### Work to be completed
Scan the records for "stat". Report each line that includes it.

### Material provided
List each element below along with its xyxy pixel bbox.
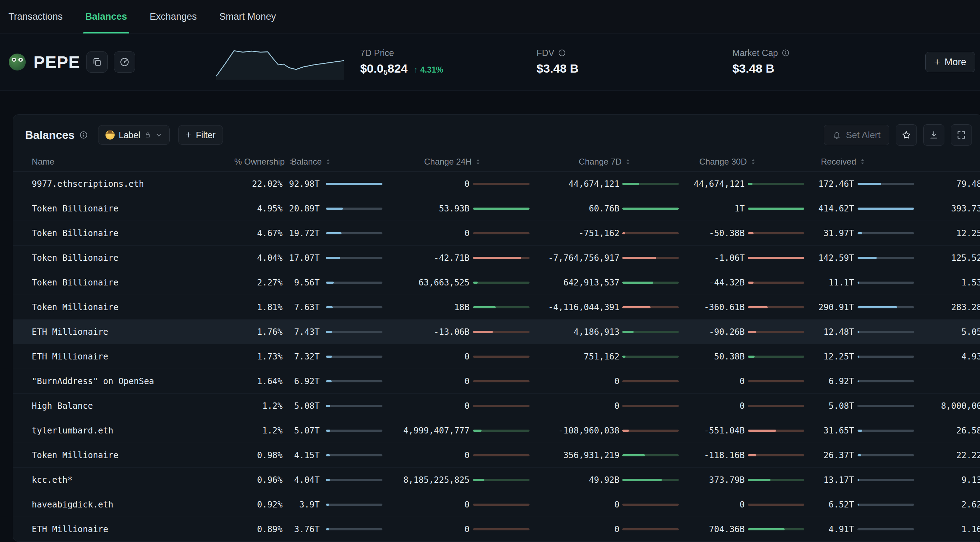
nav-tab-balances[interactable]: Balances (83, 0, 129, 33)
cell-change-24h: 0 (388, 179, 469, 189)
table-row[interactable]: "BurnAddress" on OpenSea1.64%6.92T0006.9… (13, 369, 980, 394)
stat-fdv: FDV$3.48 B (536, 48, 732, 75)
star-icon (901, 130, 911, 140)
nav-tab-smart-money[interactable]: Smart Money (217, 0, 278, 33)
change-7d-bar-track (622, 282, 679, 284)
change-30d-bar-fill (748, 356, 754, 358)
table-row[interactable]: ETH Millionaire1.76%7.43T-13.06B4,186,91… (13, 320, 980, 344)
table-row[interactable]: Token Millionaire1.81%7.63T18B-4,116,044… (13, 295, 980, 320)
cell-change-7d: 4,186,913 (533, 327, 619, 337)
cell-balance-value: 92.98T (289, 179, 320, 189)
add-filter-button[interactable]: + Filter (178, 125, 223, 145)
change-24h-bar (469, 479, 533, 481)
change-30d-bar-fill (748, 183, 752, 185)
balance-bar-track (326, 232, 382, 235)
received-bar-fill (858, 454, 861, 456)
cell-name: 9977.ethscriptions.eth (13, 179, 211, 189)
column-header-received[interactable]: Received (808, 157, 854, 167)
nav-tab-exchanges[interactable]: Exchanges (148, 0, 199, 33)
set-alert-button[interactable]: Set Alert (824, 125, 889, 145)
cell-change-7d-value: 49.92B (589, 475, 619, 485)
table-row[interactable]: 9977.ethscriptions.eth22.02%92.98T044,67… (13, 172, 980, 196)
table-row[interactable]: ETH Millionaire1.73%7.32T0751,16250.38B1… (13, 344, 980, 369)
cell-received-value: 6.52T (829, 500, 854, 510)
more-button[interactable]: + More (925, 52, 975, 72)
cell-change-7d-value: 751,162 (584, 352, 619, 361)
change-7d-bar (619, 528, 681, 530)
cell-change-30d-value: 50.38B (714, 352, 745, 361)
received-bar-fill (858, 504, 859, 506)
cell-sent: 2.62 (918, 500, 980, 510)
balance-bar-fill (326, 208, 343, 210)
cell-change-30d: -90.26B (681, 327, 745, 337)
cell-change-24h-value: 0 (465, 376, 469, 386)
favorite-button[interactable] (896, 124, 917, 146)
table-row[interactable]: High Balance1.2%5.08T0005.08T8,000,00 (13, 394, 980, 418)
table-row[interactable]: Token Millionaire0.98%4.15T0356,931,219-… (13, 443, 980, 468)
cell-balance: 19.72T (283, 228, 320, 238)
table-row[interactable]: haveabigdick.eth0.92%3.9T0006.52T2.62 (13, 492, 980, 517)
change-30d-bar-track (748, 454, 804, 456)
table-row[interactable]: Token Billionaire4.95%20.89T53.93B60.76B… (13, 196, 980, 221)
table-row[interactable]: Token Billionaire2.27%9.56T63,663,525642… (13, 270, 980, 295)
cell-sent-value: 393.73 (951, 204, 980, 214)
received-bar (854, 405, 918, 407)
cell-change-7d-value: 0 (614, 525, 619, 534)
balance-bar (320, 208, 388, 210)
copy-icon (92, 57, 102, 67)
cell-sent-value: 5.05 (961, 327, 980, 337)
profiler-button[interactable] (114, 51, 135, 73)
cell-received: 4.91T (808, 525, 854, 534)
download-button[interactable] (923, 124, 944, 146)
cell-ownership-value: 22.02% (252, 179, 283, 189)
table-row[interactable]: kcc.eth*0.96%4.04T8,185,225,82549.92B373… (13, 468, 980, 492)
change-7d-bar (619, 282, 681, 284)
change-7d-bar (619, 183, 681, 185)
column-header-change-24h[interactable]: Change 24H (388, 157, 469, 167)
cell-ownership: 0.92% (211, 500, 283, 510)
cell-change-30d: 373.79B (681, 475, 745, 485)
change-30d-bar-track (748, 232, 804, 235)
cell-change-7d: -7,764,756,917 (533, 253, 619, 263)
cell-change-24h-value: 63,663,525 (419, 278, 470, 288)
stat-label-text: 7D Price (360, 48, 394, 58)
change-7d-bar-track (622, 257, 679, 259)
cell-change-7d-value: -108,960,038 (558, 426, 619, 436)
balance-bar (320, 479, 388, 481)
cell-change-24h: 0 (388, 228, 469, 238)
cell-balance-value: 5.07T (294, 426, 320, 436)
change-24h-bar (469, 405, 533, 407)
column-header-name: Name (13, 157, 211, 167)
change-24h-bar-fill (473, 331, 493, 333)
change-24h-bar-track (473, 331, 530, 333)
nav-tab-transactions[interactable]: Transactions (6, 0, 65, 33)
received-bar-track (858, 306, 914, 308)
cell-name: Token Billionaire (13, 228, 211, 238)
scan-icon (119, 57, 130, 67)
fullscreen-button[interactable] (951, 124, 972, 146)
nav-tabs: TransactionsBalancesExchangesSmart Money (6, 0, 278, 33)
column-header-change-7d[interactable]: Change 7D (533, 157, 619, 167)
copy-address-button[interactable] (86, 51, 108, 73)
change-30d-bar-fill (748, 331, 756, 333)
cell-name: Token Billionaire (13, 253, 211, 263)
cell-received-value: 13.17T (823, 475, 854, 485)
pepe-logo-eye (12, 58, 16, 62)
cell-change-7d: -4,116,044,391 (533, 303, 619, 312)
received-bar-track (858, 356, 914, 358)
table-row[interactable]: ETH Millionaire0.89%3.76T00704.36B4.91T1… (13, 517, 980, 542)
column-header-change-30d[interactable]: Change 30D (681, 157, 745, 167)
change-24h-bar (469, 183, 533, 185)
column-header--ownership[interactable]: % Ownership (211, 157, 283, 167)
cell-ownership-value: 0.89% (257, 525, 283, 534)
table-row[interactable]: Token Billionaire4.04%17.07T-42.71B-7,76… (13, 246, 980, 270)
wallet-name: Token Millionaire (32, 303, 119, 312)
table-row[interactable]: Token Billionaire4.67%19.72T0-751,162-50… (13, 221, 980, 246)
change-7d-bar-track (622, 429, 679, 432)
label-filter-dropdown[interactable]: Label (98, 125, 170, 145)
change-30d-bar-track (748, 183, 804, 185)
column-header-balance[interactable]: Balance (283, 157, 320, 167)
change-7d-bar-track (622, 232, 679, 235)
cell-name: Token Billionaire (13, 204, 211, 214)
table-row[interactable]: tylerlumbard.eth1.2%5.07T4,999,407,777-1… (13, 418, 980, 443)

### Answer to the exercise
stat-fdv: FDV$3.48 B (536, 48, 732, 75)
stat-label-text: 7D Price (360, 48, 394, 58)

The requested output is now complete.